他似乎在怪自己這一周的不聯系,可明明他同樣也沒有主動聯系自己。
這些天氣溫回升后,短短幾天,屋內就供起了冷氣。
夏安穿著棉質的短袖,皮膚在空氣中泛起了小小的顫栗。
她在無聲的對視中重新審視自己和蔣忱的關系,恍然大悟。
因為一開始兩人的身份就不對等,所以他有資格責怪自己,他始終都是掌控這段關系的那個上位者。
而自己不過是這段關系中微不足道的配合者,卻在他深夜到訪以及旁人一句“特地”中,天真地以為自己真的與眾不同。
原來剛才那些哄許湘云的話也并非全是假的,底下掩飾著的,是自己不敢踏出一步的妄想和真心。
“因為也沒有什么特別的事情,怕你在忙就沒有打擾你。”
夏安收將心底那些不為人知的情緒隱藏得很好,彎著眼睛笑道,“多虧了你,醫院對我媽媽很照顧。”
蔣忱聽她用剛才哄她母親的話,現在又拿來哄他,末了還要捧他一句。
恭維和奉承的話蔣忱聽得多了,他深夜跑這一趟也不是為了聽這些虛的,夏安的感激未必不是真心,可此時他卻無端想起之前夏安和他說“95加滿”鮮活又靈動的樣子。

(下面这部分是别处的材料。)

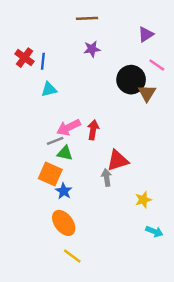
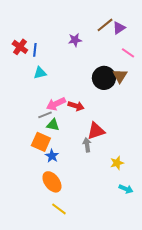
brown line: (87, 18) -> (105, 25), moved, turned -36
black circle: (131, 80) -> (104, 78), moved
red arrow: (93, 130) -> (76, 106), turned 98

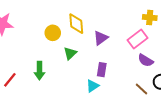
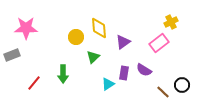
yellow cross: (150, 18) -> (171, 22), turned -32
purple semicircle: (146, 60) -> (144, 70), moved
cyan triangle: (93, 86) -> (108, 84), moved

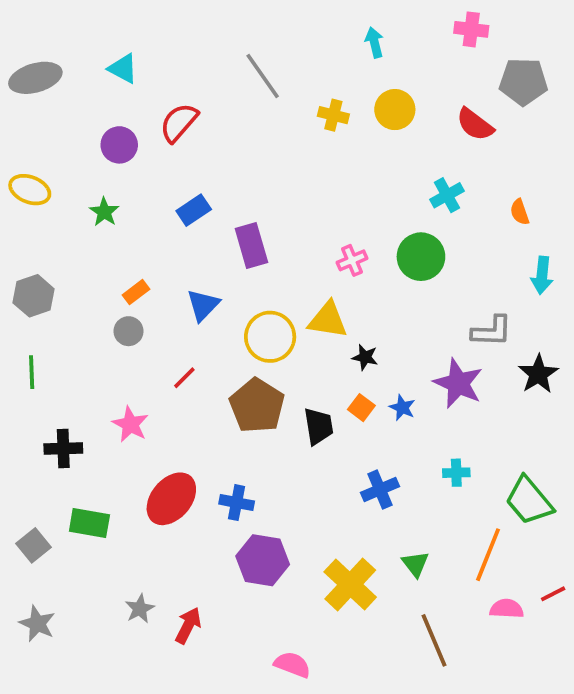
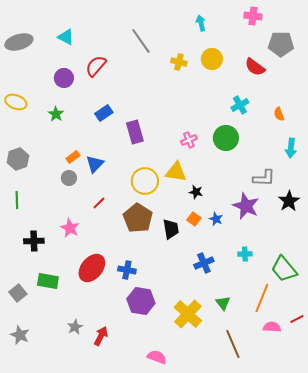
blue triangle: (203, 305) -> (95, 164), moved

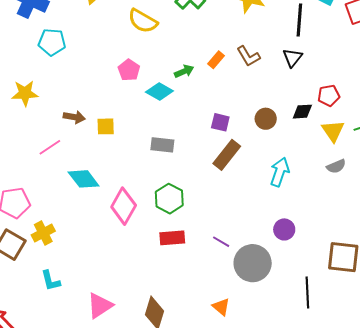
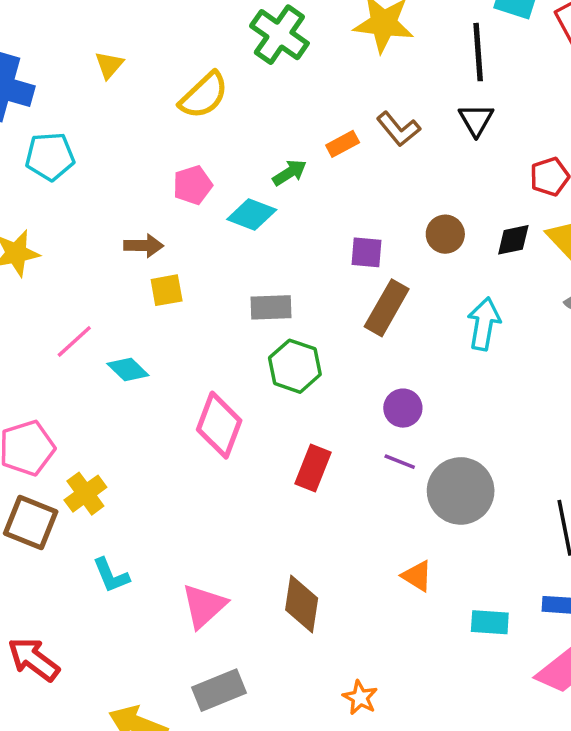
yellow semicircle: (143, 21) -> (204, 95), turned -64
orange rectangle: (216, 60) -> (343, 144), turned 30
pink pentagon: (129, 70) -> (193, 185), turned 30
black diamond: (302, 112) -> (513, 240), moved
brown arrow: (74, 117) -> (144, 246), moved
cyan diamond: (84, 179) -> (128, 370), moved, size x0.7
green hexagon: (169, 199) -> (295, 366), moved
purple circle: (284, 229) -> (403, 408), moved
red rectangle: (172, 238) -> (313, 468), turned -55

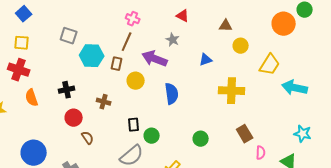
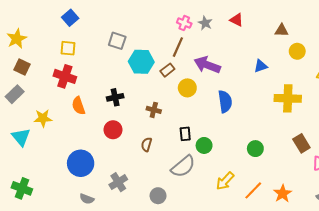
gray star: (173, 40) -> (205, 23), moved
brown rectangle: (117, 64) -> (167, 70), turned 40
red circle: (74, 118) -> (113, 130), moved
brown semicircle: (88, 138) -> (147, 144), moved, turned -128

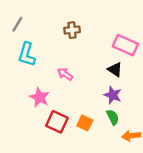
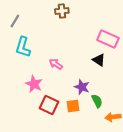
brown cross: (72, 30) -> (62, 11), moved
purple star: (113, 95) -> (82, 87), moved
orange square: (85, 123) -> (73, 106), turned -32

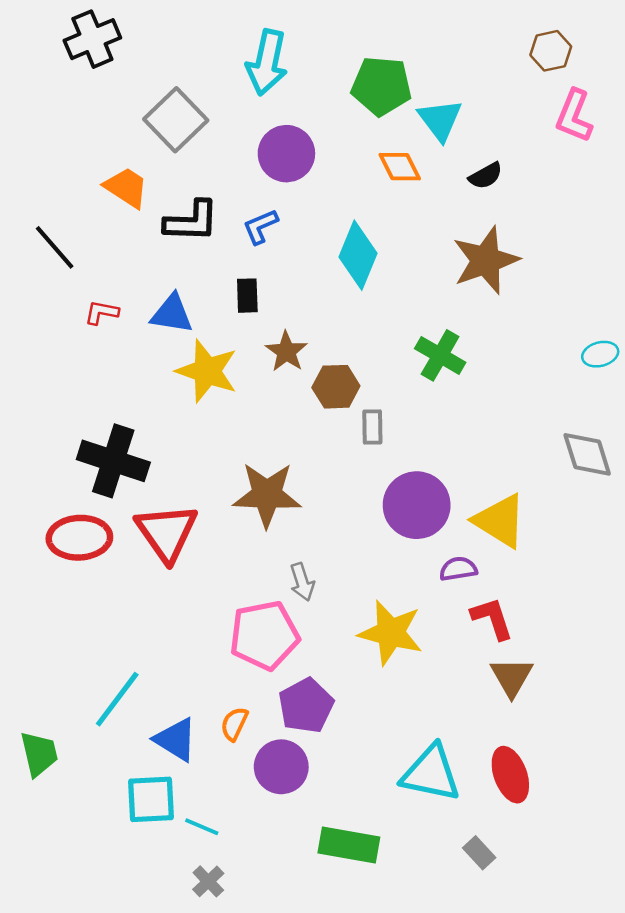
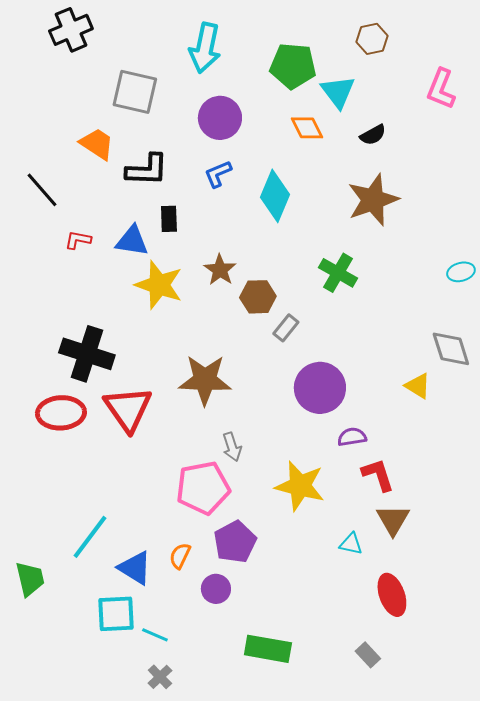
brown hexagon: (551, 51) -> (372, 39), moved
gray square: (176, 120) -> (135, 92), turned -33
blue L-shape: (260, 227) -> (218, 174), moved
black rectangle: (247, 296) -> (169, 219), moved
gray rectangle: (372, 427) -> (286, 328), turned 40
yellow triangle: (500, 521) -> (418, 386), moved, size x0.6
purple circle: (281, 767) -> (216, 589), size x0.7
cyan triangle: (431, 773) -> (351, 544), moved, size x0.5

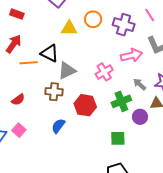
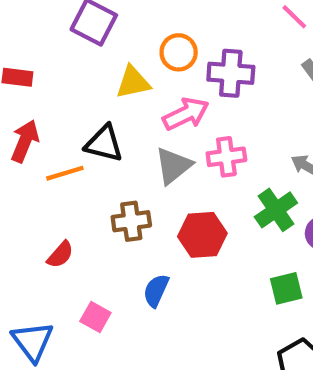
purple cross: (124, 25) -> (231, 73), moved
pink arrow: (131, 55) -> (186, 114), moved
gray triangle: (67, 71) -> (173, 166), moved
pink cross: (104, 72) -> (226, 157), turned 36
pink square: (19, 130) -> (95, 317), moved

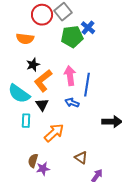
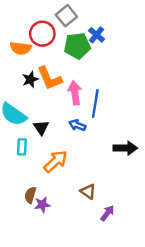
red circle: (42, 15) -> (42, 34), moved
orange L-shape: (43, 81) -> (50, 78), moved, turned -75

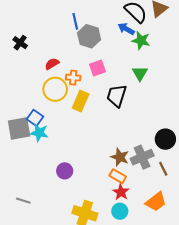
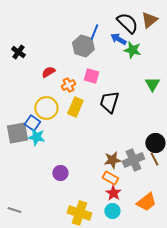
blue line: (75, 21) -> (94, 32), moved, turned 35
pink square: (98, 68) -> (91, 76), turned 35
green triangle: (140, 73) -> (152, 84), moved
orange cross: (73, 78) -> (68, 85), turned -32
yellow circle: (55, 89) -> (46, 108), moved
brown star: (120, 157) -> (112, 160), turned -30
brown line: (163, 169) -> (154, 159), moved
gray line: (23, 201) -> (14, 210), moved

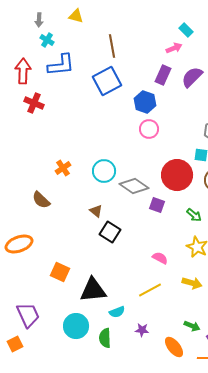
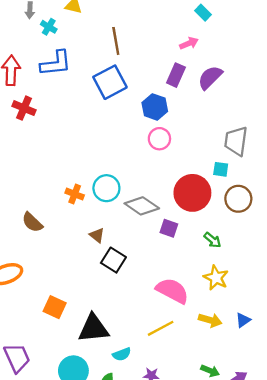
cyan rectangle: (186, 30) -> (203, 13), moved
cyan cross: (47, 40) -> (49, 27), moved
orange cross: (63, 168) -> (75, 194), moved, turned -35
pink semicircle: (160, 258) -> (172, 291), size x1.8

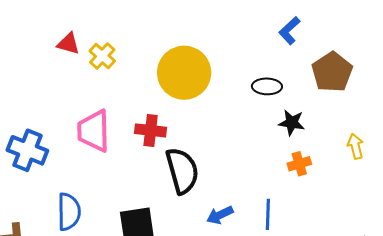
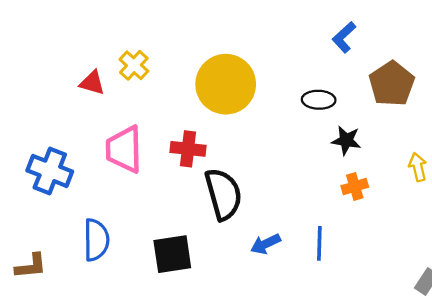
red triangle: (68, 44) -> (92, 83), moved

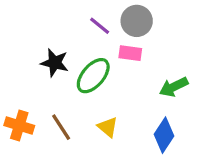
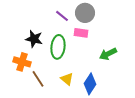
green ellipse: (93, 76) -> (58, 47), turned -35
orange cross: (19, 125) -> (22, 62), moved
blue diamond: (164, 135) -> (90, 84), moved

這一趟不僅沒有讓蔣忱心里那點莫名的煩躁消失,眼下反而還有愈漸加深的苗頭,仿佛有什么在逐漸脫離他的掌控。
這種感覺令他不悅。
蔣忱的眼底看不出絲毫情緒,彼此的對視,像是一種無聲的較量。
片刻,他率先移開視線,端起一旁的蜂蜜水喝了半杯,隨即放回原位“沒事就好,替我向你母親問好。”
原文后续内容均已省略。